The Mandalorian is an American space Western television series created by Jon Favreau for the streaming service Disney+. It is the first live-action series in the Star Wars franchise, beginning five years after the events of Return of the Jedi (1983). Pedro Pascal stars as the title character, a lone bounty hunter who goes on the run after being hired to retrieve "The Child". The first season premiered on Disney+ on its United States launch day, November 12, 2019, and the second season premiered on October 30, 2020.

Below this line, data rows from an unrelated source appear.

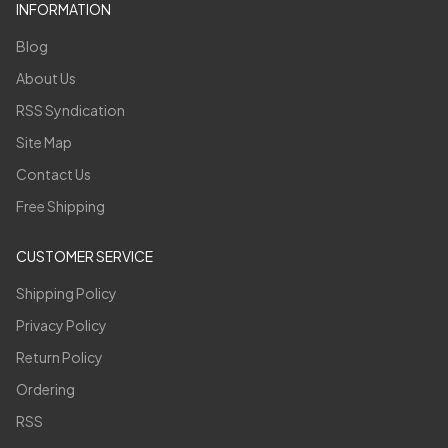
INFORMATION
Blog
About Us
RSS Syndication
Site Map
Contact Us
Free Shipping
CUSTOMER SERVICE
Shipping Policy
Privacy Policy
Return Policy
Ordering
RSS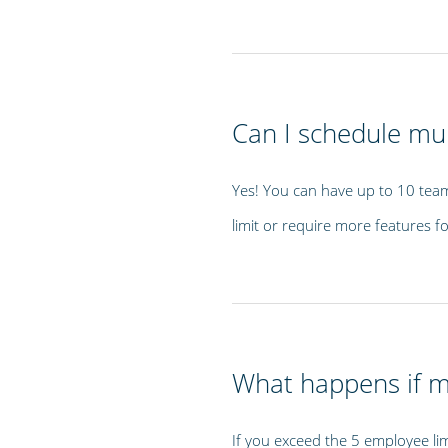
Can I schedule mul
Yes! You can have up to 10 team
limit or require more features fo
What happens if 
If you exceed the 5 employee lim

The series received numerous awards and nominations for its acting, directing, writing, visual effects, and production values. Among these recognitions, it has been nominated for six Primetime Emmy Awards and thirty-three Primetime Creative Arts Emmy Awards (winning fourteen Creative Arts Emmys). The series' first two seasons were nominated for Outstanding Drama Series. At the 2021 ceremony, it tied for most nominations with twenty-four, and it tied for most awards at the Creative Arts ceremony in 2020 with seven wins. Giancarlo Esposito, Timothy Olyphant, Taika Waititi, and Carl Weathers have received Emmy nominations for their performances. Episodes "Chapter 1: The Mandalorian", "Chapter 2: The Child", and "Chapter 16: The Rescue" each won two Emmy awards for their technical achievements.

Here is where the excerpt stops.